Traditional belief says Akhenaten suffered from awkward physical conditions such as Fröhlich’s syndrome, a rare childhood metabolic disorder, or Marfan’s syndrome, a genetic disorder that affects the body’s connective tissue. Yet Miller’s research leads to a different diagnosis, even thousands of years after Akhenaten’s death.
“I believe the cause of his behavior was a combination of propaganda and a mental tendency of taking things too far,” said Miller, a classical civilizations major with a concentration in neuroscience. “I believe he had characteristics such as an elevated mood, inflated grandiosity and overactivity. I believe he had egomania.”
That theory, in fact, seems to be supported by those symptoms as found in the Diagnostic and Statistical Manual of Mental Disorders, which mental-health experts in the U.S. use to identify mental illnesses.
“I think the average person would find it a little surprising that we can do such a retrospective diagnosis,” Miller said. “He was such a famous person and he probably had a mental illness, yet there are still stigmas regarding people who have mental illness. I think other people can be drawn to his eccentric lifestyle like I was, and what might’ve been going on inside of his mind.”
Miller presented her research this winter at the University of Tennessee Undergraduate Classics Conference, also attended by representatives of institutions such as Duke University, Bryn Mawr College and the University of Wisconsin.
“It was an amazing experience,” Miller said. “So many people from very well-respected and well-known schools made me feel proud to be representing K because it shows the kind of work we do here. I think more students at K should know they have opportunities like this. It was very rewarding to present my work and experience other people’s work.”
Miller said Akhenaten was married to Queen Nefertiti and was believed to be the father of Tutankhamun, also known as King Tut. Egypt at the time was a conservative civilization that valued stability and continuity, although Akhenaten rejected many Egyptian traditions that rulers were expected to uphold. He introduced monotheism, for example, to a culture that had worshiped hundreds of gods for many centuries.
Akhenaten also spent great resources founding a new royal capital city, and he adopted a bizarre, androgynous image for himself and his family that violated idealistic Egyptian artistic canon. That image included a grotesquely elongated face that surmounted a tall and thin neck, weak and sloping shoulders, a distended belly and spindly calves.
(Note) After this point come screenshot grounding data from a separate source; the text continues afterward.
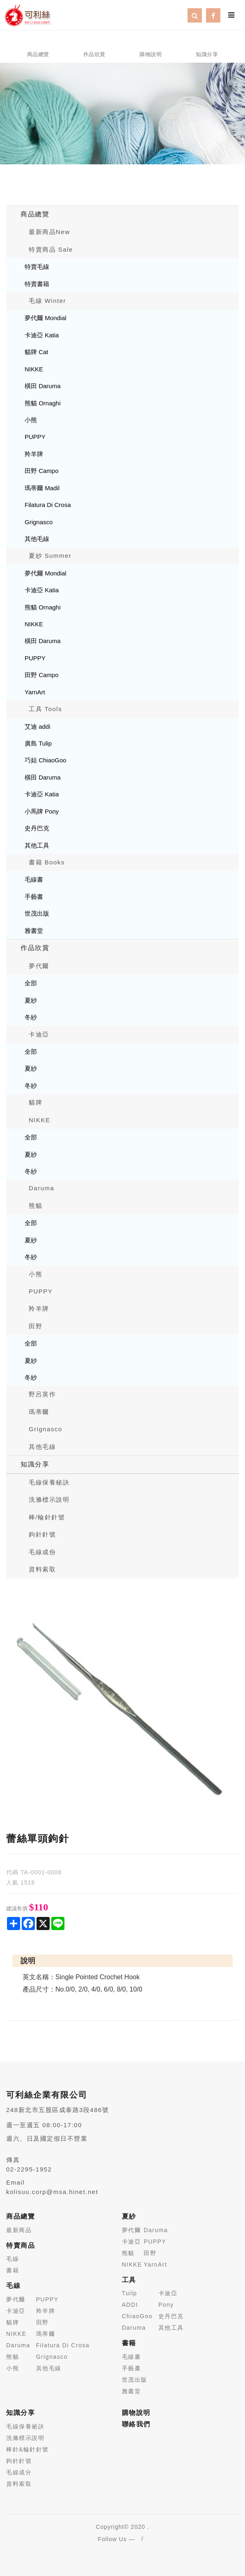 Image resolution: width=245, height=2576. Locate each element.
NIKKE (34, 369)
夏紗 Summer (50, 555)
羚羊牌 (34, 453)
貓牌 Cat (36, 351)
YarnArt (35, 692)
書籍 (12, 2270)
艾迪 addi (37, 726)
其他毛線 (37, 538)
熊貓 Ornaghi (43, 403)
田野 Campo (42, 470)
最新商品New (49, 231)
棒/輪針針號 (47, 1517)
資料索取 (42, 1569)
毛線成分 (19, 2472)
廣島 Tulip (38, 743)
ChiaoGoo (137, 2316)
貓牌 (35, 1102)
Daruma (41, 1188)
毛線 (12, 2258)
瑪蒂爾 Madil (42, 487)
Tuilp (129, 2293)
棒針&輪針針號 (27, 2449)
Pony (166, 2304)
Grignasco (39, 521)
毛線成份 (42, 1551)
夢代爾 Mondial (45, 317)
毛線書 (34, 879)
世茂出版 (37, 913)
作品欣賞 (35, 947)
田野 (35, 1326)
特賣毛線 (37, 266)
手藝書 (34, 896)
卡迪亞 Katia (42, 335)
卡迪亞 (39, 1034)
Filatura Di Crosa (48, 504)
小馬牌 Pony (42, 811)
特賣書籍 (37, 283)
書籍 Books (47, 862)
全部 (31, 983)
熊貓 (35, 1205)
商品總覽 (35, 214)
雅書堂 (34, 930)
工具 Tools (45, 708)
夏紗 (31, 1000)
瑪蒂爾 (39, 1411)
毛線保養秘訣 (49, 1482)
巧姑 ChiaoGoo (45, 760)
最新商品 (19, 2230)
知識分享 (35, 1464)
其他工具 (37, 845)
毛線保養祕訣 (25, 2426)
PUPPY (35, 436)
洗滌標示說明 (49, 1499)
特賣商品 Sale (51, 249)
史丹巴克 (37, 828)
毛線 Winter (47, 300)
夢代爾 (39, 965)
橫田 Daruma (43, 385)
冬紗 (31, 1017)
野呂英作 (42, 1394)
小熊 (31, 419)
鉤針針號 (42, 1534)
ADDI (130, 2304) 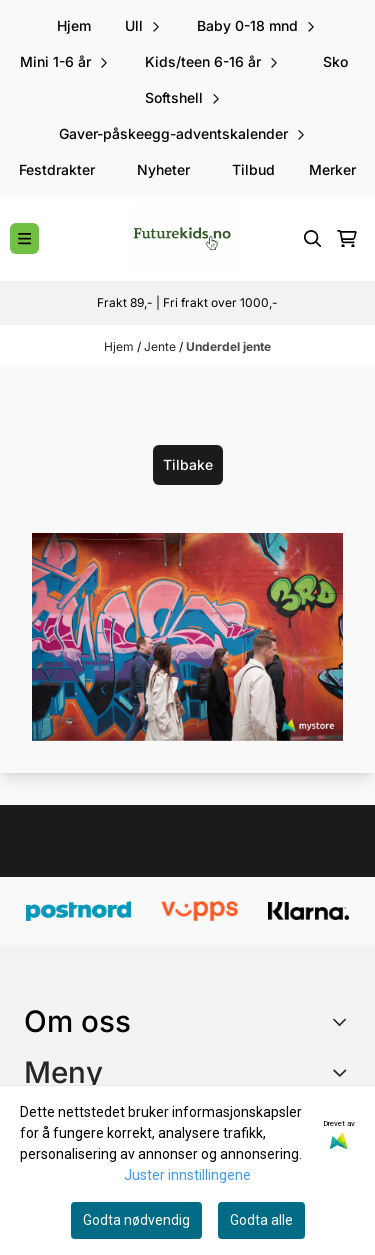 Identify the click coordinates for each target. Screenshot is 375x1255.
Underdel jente (228, 346)
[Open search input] (313, 239)
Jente (161, 346)
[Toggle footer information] (343, 1021)
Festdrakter (57, 169)
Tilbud (253, 169)
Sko (335, 61)
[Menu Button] (24, 238)
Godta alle (261, 1220)
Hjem (120, 346)
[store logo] (187, 238)
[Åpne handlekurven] (347, 239)
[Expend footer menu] (343, 1072)
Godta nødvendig (136, 1220)
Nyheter (163, 169)
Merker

His decisions, in fact, presumably caused Akhenaten’s subjects to hate him because they posthumously condemned his memory and attempted to remove all mentions of him from historical records. When researchers rediscovered proof of Akhenaten in the 19th and 20th centuries, archaeologists and medical professionals attempted to explain his unusual appearance and radical behaviors in art and history with retrospective diagnoses of physical conditions.
Miller, though, said Akhenaten’s mummy was discovered without any sign of the physical conditions portrayed in images of him, aiding her conclusion of mental illness. She added she hopes her research will lead her to more fascinating ideas about historical influencers.
“I’m interested in looking at other misunderstood figures in history and what they did mentally,” Miller said. “I don’t want to say the Akhenaten story is over for me, but other people have already investigated rulers such as Alexander the Great, and I’d like to go further into that history.”